» **RECORDS SHOWN**
......
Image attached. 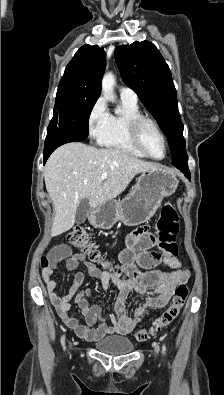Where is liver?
<instances>
[{
	"instance_id": "1",
	"label": "liver",
	"mask_w": 224,
	"mask_h": 395,
	"mask_svg": "<svg viewBox=\"0 0 224 395\" xmlns=\"http://www.w3.org/2000/svg\"><path fill=\"white\" fill-rule=\"evenodd\" d=\"M158 165L138 159L118 149H99L83 143H68L49 157L44 179L55 217L51 236L70 230L82 199L96 208L121 194L138 173ZM107 172L103 182L101 175Z\"/></svg>"
}]
</instances>
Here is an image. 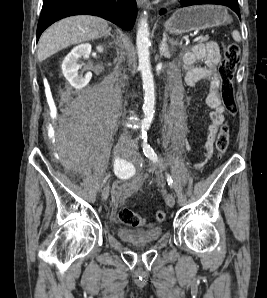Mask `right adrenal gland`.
Here are the masks:
<instances>
[{
	"label": "right adrenal gland",
	"instance_id": "1",
	"mask_svg": "<svg viewBox=\"0 0 267 298\" xmlns=\"http://www.w3.org/2000/svg\"><path fill=\"white\" fill-rule=\"evenodd\" d=\"M110 30H111V29H109V31H107V33H106L104 36H105V37L111 36L112 38H114V36L110 33Z\"/></svg>",
	"mask_w": 267,
	"mask_h": 298
}]
</instances>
......
» **WHAT IS NEEDED**
Given the data above, which lines hold the string "path"? Return them.

» **RESULT BELOW**
	"mask_svg": "<svg viewBox=\"0 0 224 395\" xmlns=\"http://www.w3.org/2000/svg\"><path fill=\"white\" fill-rule=\"evenodd\" d=\"M158 165L138 159L118 149H99L83 143H68L49 157L44 179L55 217L51 236L70 230L82 199L96 208L121 194L138 173ZM107 172L103 182L101 175Z\"/></svg>"
	"mask_svg": "<svg viewBox=\"0 0 267 298\" xmlns=\"http://www.w3.org/2000/svg\"><path fill=\"white\" fill-rule=\"evenodd\" d=\"M110 30H111V29H109V31H107V33H106L104 36H105V37L111 36L112 38H114V36L110 33Z\"/></svg>",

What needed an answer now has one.